(Page-level text extractions)
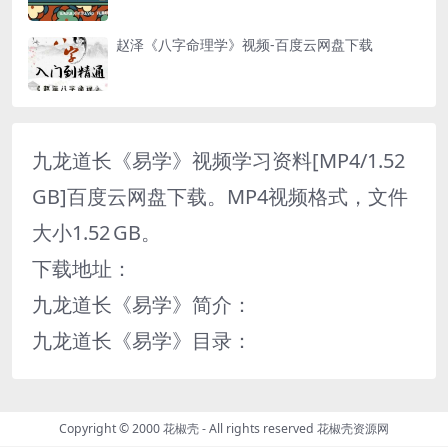
赵泽《八字命理学》视频-百度云网盘下载
九龙道长《易学》视频学习资料[MP4/1.52
GB]百度云网盘下载。MP4视频格式，文件
大小1.52 GB。
下载地址：
九龙道长《易学》简介：
九龙道长《易学》目录：
Copyright © 2000 花椒壳 - All rights reserved
花椒壳资源网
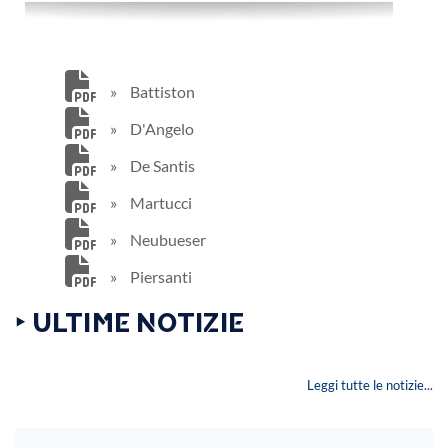
»
Battiston
»
D'Angelo
»
De Santis
»
Martucci
»
Neubueser
»
Piersanti
‣ ULTIME NOTIZIE
Leggi tutte le notizie...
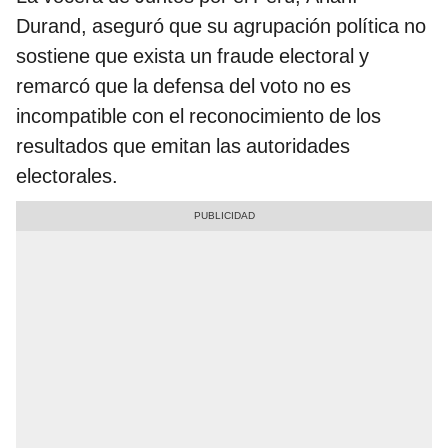
Durand, aseguró que su agrupación política no
sostiene que exista un fraude electoral y
remarcó que la defensa del voto no es
incompatible con el reconocimiento de los
resultados que emitan las autoridades
electorales.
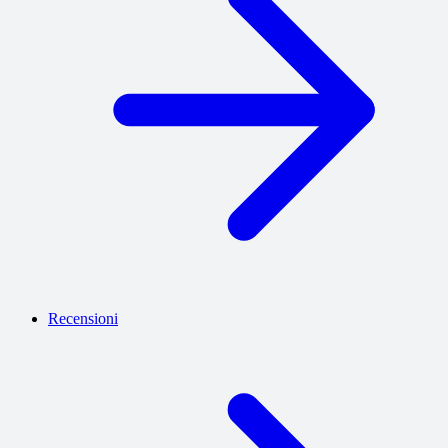
Recensioni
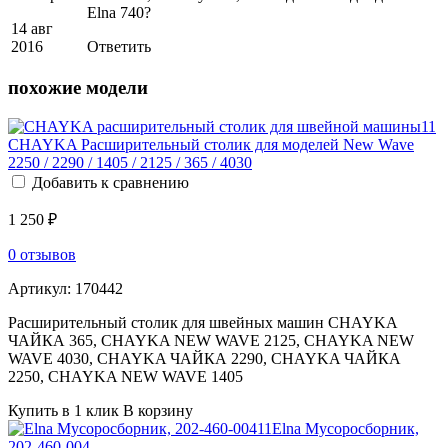
Elna 740?
14 авг
2016
Ответить
похожие модели
CHAYKA Расширительный столик для моделей New Wave
2250 / 2290 / 1405 / 2125 / 365 / 4030
Добавить к сравнению
1 250 ₽
0 отзывов
Артикул:
170442
Расширительный столик для швейных машин CHAYKA
ЧАЙКА 365, CHAYKA NEW WAVE 2125, CHAYKA NEW
WAVE 4030, CHAYKA ЧАЙКА 2290, CHAYKA ЧАЙКА
2250, CHAYKA NEW WAVE 1405
Купить в 1 клик
В корзину
Elna Мусоросборник,
202-460-004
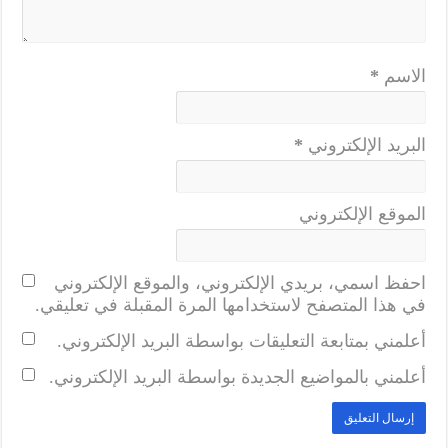
الاسم
*
البريد الإلكتروني
*
الموقع الإلكتروني
احفظ اسمي، بريدي الإلكتروني، والموقع الإلكتروني
في هذا المتصفح لاستخدامها المرة المقبلة في تعليقي.
أعلمني بمتابعة التعليقات بواسطة البريد الإلكتروني.
أعلمني بالمواضيع الجديدة بواسطة البريد الإلكتروني.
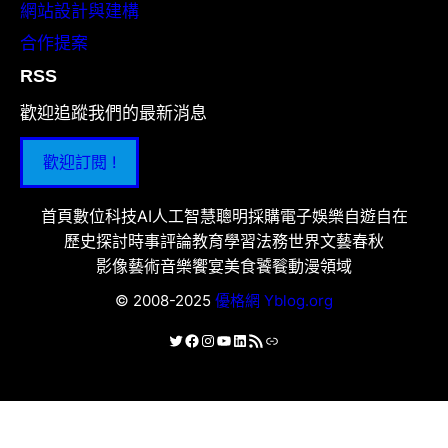
網站設計與建構
合作提案
RSS
歡迎追蹤我們的最新消息
歡迎訂閱 !
首頁
數位科技
AI人工智慧
聰明採購
電子娛樂
自遊自在
歷史探討
時事評論
教育學習
法務世界
文藝春秋
影像藝術
音樂饗宴
美食饕餮
動漫領域
© 2008-2025
優格網 Yblog.org
X
Facebook
Instagram
YouTube
LinkedIn
RSS 資訊提供
連結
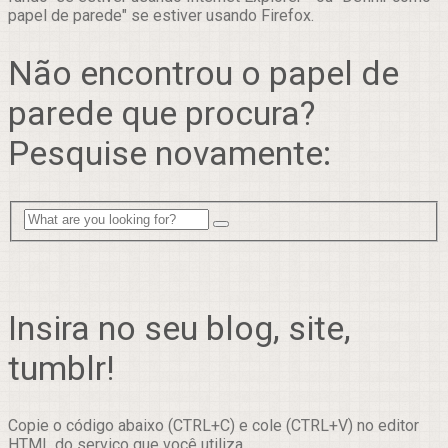
papel de parede" se estiver usando Firefox.
Não encontrou o papel de
parede que procura?
Pesquise novamente:
Insira no seu blog, site,
tumblr!
Copie o código abaixo (CTRL+C) e cole (CTRL+V) no editor
HTML do serviço que você utiliza.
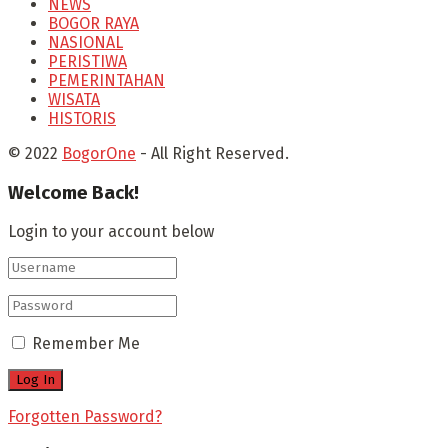
NEWS
BOGOR RAYA
NASIONAL
PERISTIWA
PEMERINTAHAN
WISATA
HISTORIS
© 2022
BogorOne
- All Right Reserved.
Welcome Back!
Login to your account below
Remember Me
Forgotten Password?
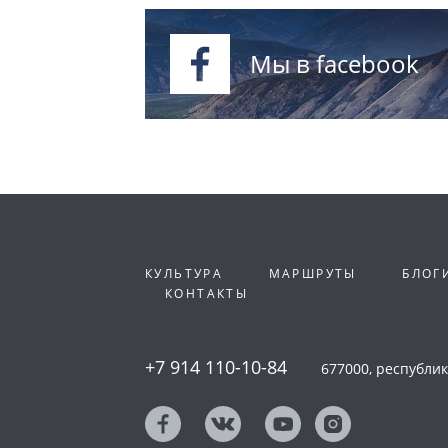
Мы в facebook
КУЛЬТУРА
МАРШРУТЫ
БЛОГ
КОНТАКТЫ
+7 914 110-10-84
677000, республика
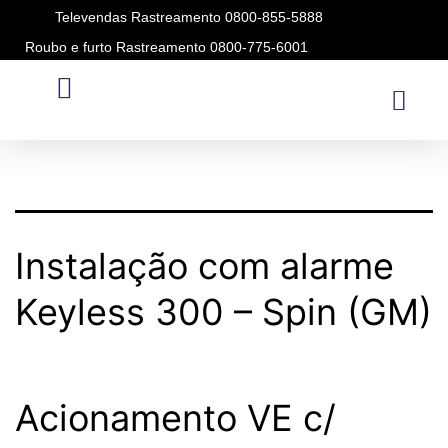
Televendas Rastreamento 0800-855-5888
Roubo e furto Rastreamento 0800-775-6001
Modelo:
SPIN
Instalação com alarme
Keyless 300 – Spin (GM)
Acionamento VE c/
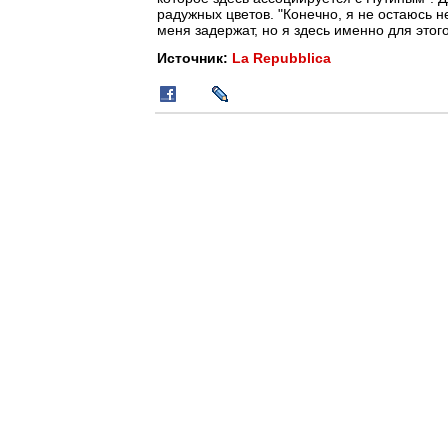
радужных цветов. "Конечно, я не остаюсь н
меня задержат, но я здесь именно для этого
Источник:
La Repubblica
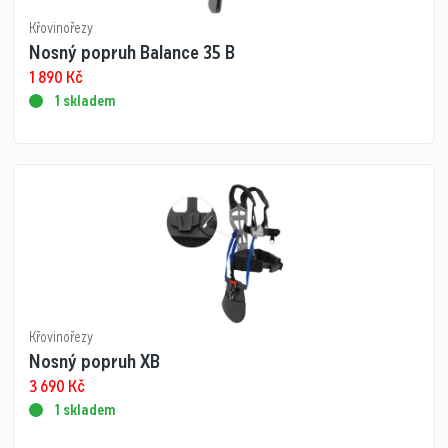
Křovinořezy
Nosný popruh Balance 35 B
1 890
Kč
1 skladem
Křovinořezy
Nosný popruh XB
3 690
Kč
1 skladem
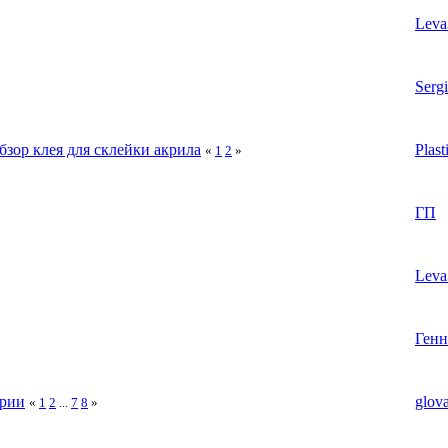
Leva
Serg
обзор клея для склейки акрила
Plast
«
1
2
»
ГП
Leva
Генн
урии
glova
«
1
2
...
7
8
»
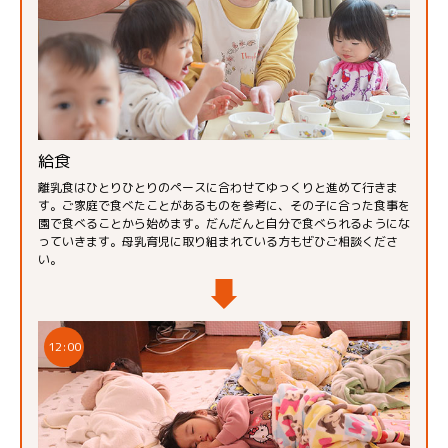
給食
離乳食はひとりひとりのペースに合わせてゆっくりと進めて行きま
す。ご家庭で食べたことがあるものを参考に、その子に合った食事を
園で食べることから始めます。だんだんと自分で食べられるようにな
っていきます。母乳育児に取り組まれている方もぜひご相談くださ
い。
12:00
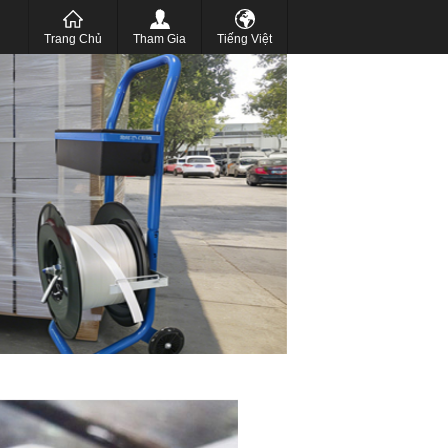
عر
Trang Chủ
Tham Gia
Tiếng Việt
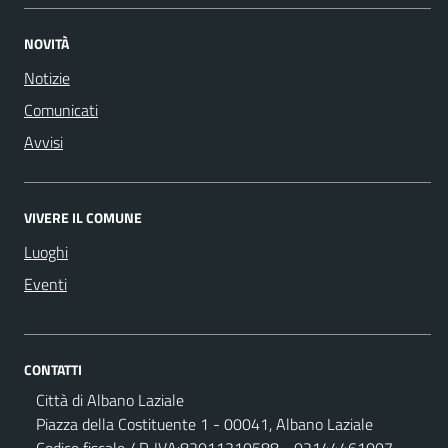
NOVITÀ
Notizie
Comunicati
Avvisi
VIVERE IL COMUNE
Luoghi
Eventi
CONTATTI
Città di Albano Laziale
Piazza della Costituente 1 - 00041, Albano Laziale
Codice fiscale / P. IVA:82011210588 - 02144461007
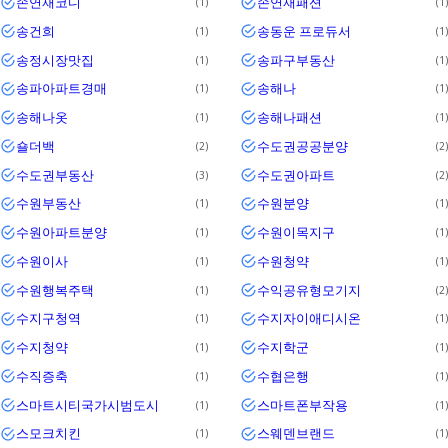
손연재코디
손연재패션
1
1
송건희
송동운 프로듀서
1
1
송정시장맛집
송파구부동산
1
1
송파아파트경매
송해나
1
1
송해나옷
송해나패션
1
1
숄더백
수도권공공분양
2
2
수도권부동산
수도권아파트
3
2
수원부동산
수원분양
1
1
수원아파트분양
수원이목지구
1
1
수원이사
수원청약
1
1
수원행복주택
수익공유형모기지
1
2
수지구청역
수지자이애디시온
1
1
수지청약
수지학군
1
1
수직증축
수협은행
1
1
스마트시티국가시범도시
스마트폰부작용
1
1
스모크치킨
스웨덴브랜드
1
1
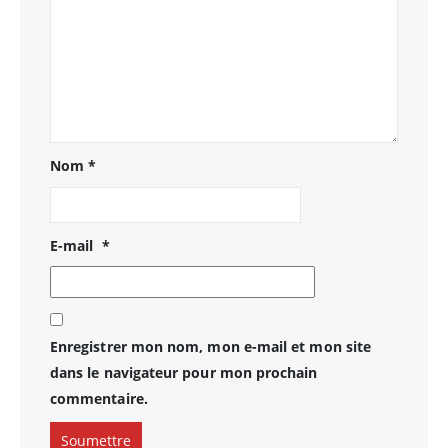
Nom
*
E-mail
*
Enregistrer mon nom, mon e-mail et mon site
dans le navigateur pour mon prochain
commentaire.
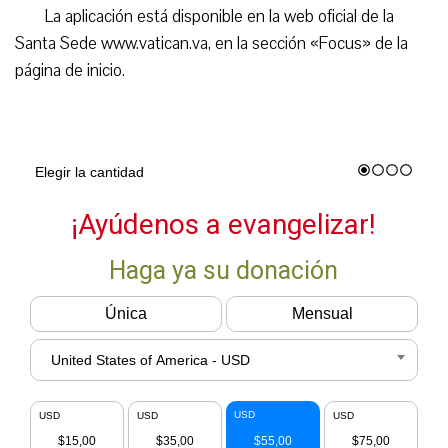
La aplicación está disponible en la web oficial de la
Santa Sede www.vatican.va, en la sección «Focus» de la
página de inicio.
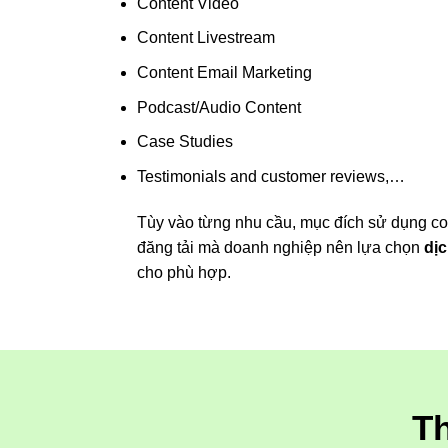
Content Video
Content Livestream
Content Email Marketing
Podcast/Audio Content
Case Studies
Testimonials and customer reviews,…
Tùy vào từng nhu cầu, mục đích sử dụng 
đăng tải mà doanh nghiệp nên lựa chọn
dị
cho phù hợp.
Th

- TASK INSTRUCTIONS
Gather up every line in the data above that contains the word "البريد", copying each one.

- EXERCISE ANSWER
البريد الإلكتروني
أعلمني بمتابعة التعليقات بواسطة البريد الإلكتروني.
أعلمني بالمواضيع الجديدة بواسطة البريد الإلكتروني.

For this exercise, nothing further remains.